Trumbull commissioners approve child-support contract


By Ed Runyan

runyan@vindy.com

WARREN

The Trumbull County commissioners have approved a new collective-bargaining agreement with 48 workers at the Child Support Enforcement Agency.

It includes raises of $1.05 per hour over the three years of the contract – 40 cents, 30 cents and 35 cents – but removes the pension pickup for new hires effective Jan. 1. It also increases the employee contribution to health care from 10 percent to 11 percent.

The percentage of the raises varies depending on the wage of the employee.

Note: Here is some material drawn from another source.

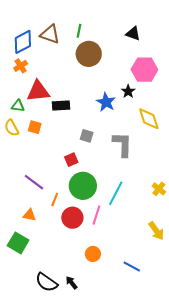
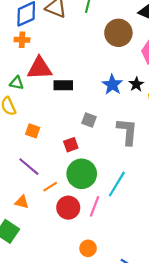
brown circle: (89, 54) -> (118, 33), moved
orange cross: (21, 66) -> (22, 40), turned 32
black star: (128, 91) -> (136, 84), moved
orange square: (35, 127) -> (33, 131), moved
orange line: (55, 199) -> (50, 187), turned 32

Under the old contract, the county paid 9 percent of the 10 percent employee’s pension share, in addition to the county’s 14 percent share.

County officials have said recently Trumbull is one of only four counties in Ohio that pay a part of the employees’ share of their pension, referred to as “pension pickup.”

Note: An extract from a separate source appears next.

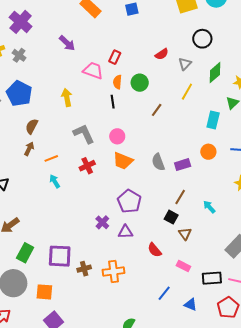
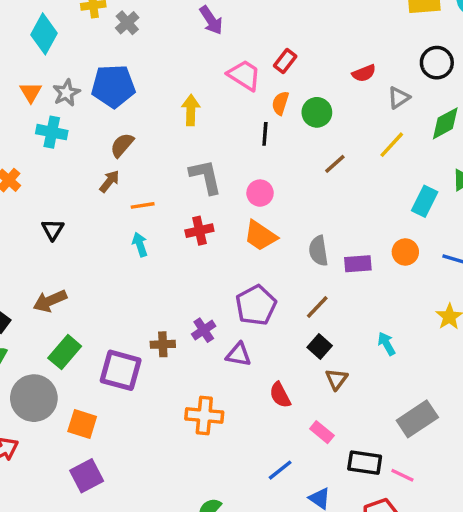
blue pentagon: (19, 93) -> (113, 86), turned 30
brown line: (180, 197) -> (317, 307), moved
brown cross: (84, 269) -> (163, 344), moved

A citizens budget review committee this year recommended the county commissioners end that practice, and the commissioners have instructed human resources director, Richard Jackson, to try to eliminate it in contract negotiations.

“It’s going to have a positive effect on the taxpayers,” Commissioner Mauro Cantalamessa said of the PERS change.

Anna Loney, human resources administrator for Job and Family Services and CSEA, said the hourly increases will cost the county about $39,900 more the first year, $29,900 the second year and $34,900 the third year.

The wage schedule in the new CSEA contract says the pay for a receptionist with five years experience will rise from $12.72 per hour under the old contract to $13.77 per hour in 2019.

The pay rate for a public-assistance specialist with five years experience will rise from $16.79 per hour in the old contract to $17.84 per hour in 2019.

Stephan Stoyak of Liberty, one of the members of the citizen budget review committee, said he’s been learning bits and pieces of what the commissioners are doing with the committee’s recommendations, including the PERS pickup, but he’d like to know more.

Stoyak said it’s been six months since the committee made its recommendations, and he wishes the commissioners would meet with the committee to discuss more of the issues they raised.

Stoyak said he and a majority of the committee members felt the PERS pickup should be eliminated over time because it could have a significant impact on the county’s finances.

Last month, county commissioners approved a contract with 62 corrections officers at the jail that increased pay 95 cents per hour over three years but will increase the PERS pickup for people hired after 2010 from 4 percent to 8.5 percent over the next two years.

That decision was ordered by a conciliator who said he felt it was unfair for one set of workers to get 8.5 percent PERS pickup and the other set to get 4 percent.

County Commissioner Frank Fuda said it’s an example of how the commissioners lose control over what happens when a labor matter goes to a conciliator.